I wonder whether you're actually going to be able to get sufficiently frequent / deterministic sampling of the signal on the Raspberry Pi by polling the GPIO though, in order to decode the (presumably) serial data coming from the controller. I'm not familiar with the N64 controller protocol, so it's hard to say.
I found this reference on the internet, which might be helpful to you:
To understand how to interface with an N64 controller, one must first
understand the protocol that a genuine N64 uses to interface with the
controller. All data is transmitted on a single, half-duplex wire (the
signal wire plugged into pin 25 above). When this wire is idle, it is
high (hence the pull-up resistor). If a falling edge is detected, it
means that bits are being transmitted. Bits are transmitted in 4μs
intervals. For a 0, the wire is low for 3μs and high for 1μs.
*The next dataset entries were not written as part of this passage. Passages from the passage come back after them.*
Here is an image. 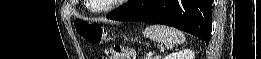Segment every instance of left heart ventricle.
<instances>
[{"label":"left heart ventricle","mask_w":261,"mask_h":59,"mask_svg":"<svg viewBox=\"0 0 261 59\" xmlns=\"http://www.w3.org/2000/svg\"><path fill=\"white\" fill-rule=\"evenodd\" d=\"M112 0H92L91 3L94 7L100 8L108 5Z\"/></svg>","instance_id":"1"}]
</instances>
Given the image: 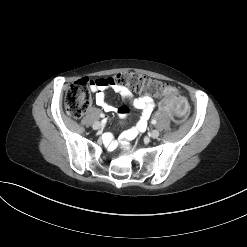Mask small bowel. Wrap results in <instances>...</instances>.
I'll use <instances>...</instances> for the list:
<instances>
[{
  "label": "small bowel",
  "instance_id": "1",
  "mask_svg": "<svg viewBox=\"0 0 247 247\" xmlns=\"http://www.w3.org/2000/svg\"><path fill=\"white\" fill-rule=\"evenodd\" d=\"M102 81L100 84H94L91 87V90L95 93V102L106 112H112L115 110V107L107 103L106 101V90L112 89L115 92L119 93L121 97L126 101H131L135 109L140 111V118L135 127L127 131L124 135L126 138L133 137L139 131H144L147 128L148 119L150 118L154 107L155 102L152 97L148 95L141 96L139 98H132L130 90L123 85L113 84L108 81V79H97ZM105 142L114 147V144L111 142L109 137L105 138Z\"/></svg>",
  "mask_w": 247,
  "mask_h": 247
}]
</instances>
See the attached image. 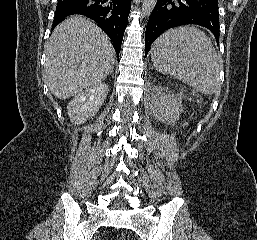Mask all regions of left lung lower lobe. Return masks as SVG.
<instances>
[{"label": "left lung lower lobe", "instance_id": "obj_1", "mask_svg": "<svg viewBox=\"0 0 257 240\" xmlns=\"http://www.w3.org/2000/svg\"><path fill=\"white\" fill-rule=\"evenodd\" d=\"M189 24L207 28L219 43L217 0H157L146 27L145 56L164 31Z\"/></svg>", "mask_w": 257, "mask_h": 240}]
</instances>
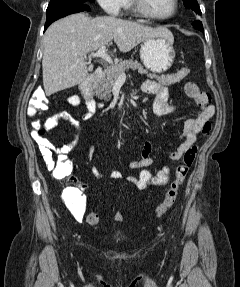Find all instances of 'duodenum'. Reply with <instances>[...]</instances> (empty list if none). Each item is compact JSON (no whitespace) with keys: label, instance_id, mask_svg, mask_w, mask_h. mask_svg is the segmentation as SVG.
Segmentation results:
<instances>
[{"label":"duodenum","instance_id":"1","mask_svg":"<svg viewBox=\"0 0 240 287\" xmlns=\"http://www.w3.org/2000/svg\"><path fill=\"white\" fill-rule=\"evenodd\" d=\"M102 75L103 69L98 67L80 84V90L85 100L89 102L92 101L94 94V86L96 85L97 81L102 77Z\"/></svg>","mask_w":240,"mask_h":287}]
</instances>
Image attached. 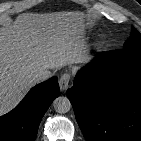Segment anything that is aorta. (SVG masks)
Instances as JSON below:
<instances>
[{
	"instance_id": "762f6f07",
	"label": "aorta",
	"mask_w": 141,
	"mask_h": 141,
	"mask_svg": "<svg viewBox=\"0 0 141 141\" xmlns=\"http://www.w3.org/2000/svg\"><path fill=\"white\" fill-rule=\"evenodd\" d=\"M53 107L57 113L64 114L71 109V102L67 97L59 96L53 102Z\"/></svg>"
}]
</instances>
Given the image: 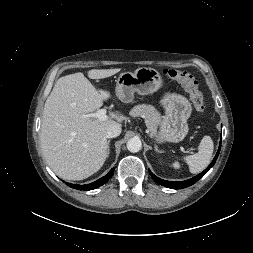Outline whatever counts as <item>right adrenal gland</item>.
Returning a JSON list of instances; mask_svg holds the SVG:
<instances>
[{"label":"right adrenal gland","mask_w":253,"mask_h":253,"mask_svg":"<svg viewBox=\"0 0 253 253\" xmlns=\"http://www.w3.org/2000/svg\"><path fill=\"white\" fill-rule=\"evenodd\" d=\"M110 154V140L107 141V157Z\"/></svg>","instance_id":"1"}]
</instances>
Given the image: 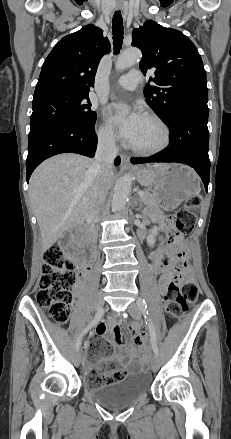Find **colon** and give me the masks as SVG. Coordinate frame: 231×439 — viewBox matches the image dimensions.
<instances>
[{
  "label": "colon",
  "mask_w": 231,
  "mask_h": 439,
  "mask_svg": "<svg viewBox=\"0 0 231 439\" xmlns=\"http://www.w3.org/2000/svg\"><path fill=\"white\" fill-rule=\"evenodd\" d=\"M200 202V197L195 196L187 201L186 208L177 211L174 224L178 232L187 233L193 229L196 218L192 210L198 207ZM180 238L177 233L171 235L172 242H177ZM186 258V253L181 251L174 263L177 273L165 274L162 277L166 288L164 296L166 311L175 318L182 315L188 303L197 301L199 297L198 286L188 278ZM75 282V264L64 255L59 244L49 247L44 253L43 272L39 282L36 302L59 324L65 323L69 317ZM137 330L138 326L136 324L131 325V333L135 334ZM88 347V358L92 360L105 359L112 352L111 346L98 337H92L89 340ZM124 376L125 371L118 369L108 372L90 370L87 383L89 386L114 384L121 381Z\"/></svg>",
  "instance_id": "5ec220e1"
}]
</instances>
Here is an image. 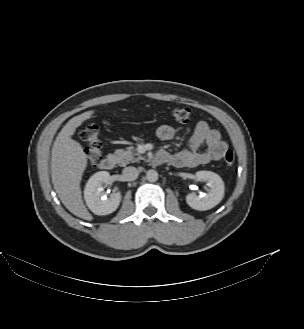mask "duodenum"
Listing matches in <instances>:
<instances>
[{
  "label": "duodenum",
  "mask_w": 304,
  "mask_h": 329,
  "mask_svg": "<svg viewBox=\"0 0 304 329\" xmlns=\"http://www.w3.org/2000/svg\"><path fill=\"white\" fill-rule=\"evenodd\" d=\"M157 161H164L165 160V154L163 152H160L156 156ZM116 164V158L112 155H108L104 157L100 163V167L103 170H111Z\"/></svg>",
  "instance_id": "1"
}]
</instances>
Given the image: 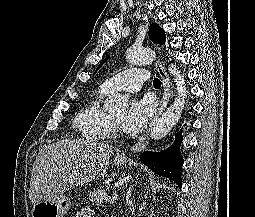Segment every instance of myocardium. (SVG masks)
<instances>
[{
    "mask_svg": "<svg viewBox=\"0 0 255 217\" xmlns=\"http://www.w3.org/2000/svg\"><path fill=\"white\" fill-rule=\"evenodd\" d=\"M111 120H112V125L117 126L118 122L113 117H111Z\"/></svg>",
    "mask_w": 255,
    "mask_h": 217,
    "instance_id": "1",
    "label": "myocardium"
}]
</instances>
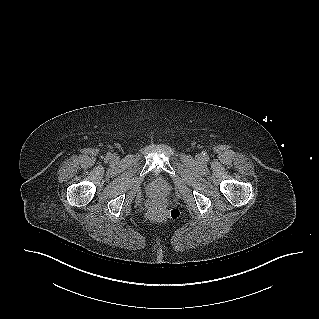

For a 1,
the wire is low for 1μs and high for 3μs. In order to read a bit, you
must simply wait for a falling edge, and then read the wire 2μs after
the falling edge. If the wire is high, the value is a 1, if it is low,
the value is a 0. All transmissions end with a 1 bit that is not
followed by a falling edge, called the signal bit.
Looks like a serial Pulse Width Modulation encoding. I'm skeptical that one can decode this with a Raspberry Pi easily. It would, on the other hand, be trivial to decode with a microcontroller, e.g. using pin change interrupts and/or hardware timers / input capture interrupts.
Seeing as it is a bi-directional bus, you should indeed never set the GPIO to an output-HIGH. When you want the output to be HIGH, you just set it as an input with pull-up enabled (or no pull-up maybe). When you want to output LOW, set the GPIO to an output low. Again though, I doubt you can get the timing right with a Pi given the O/S in the way.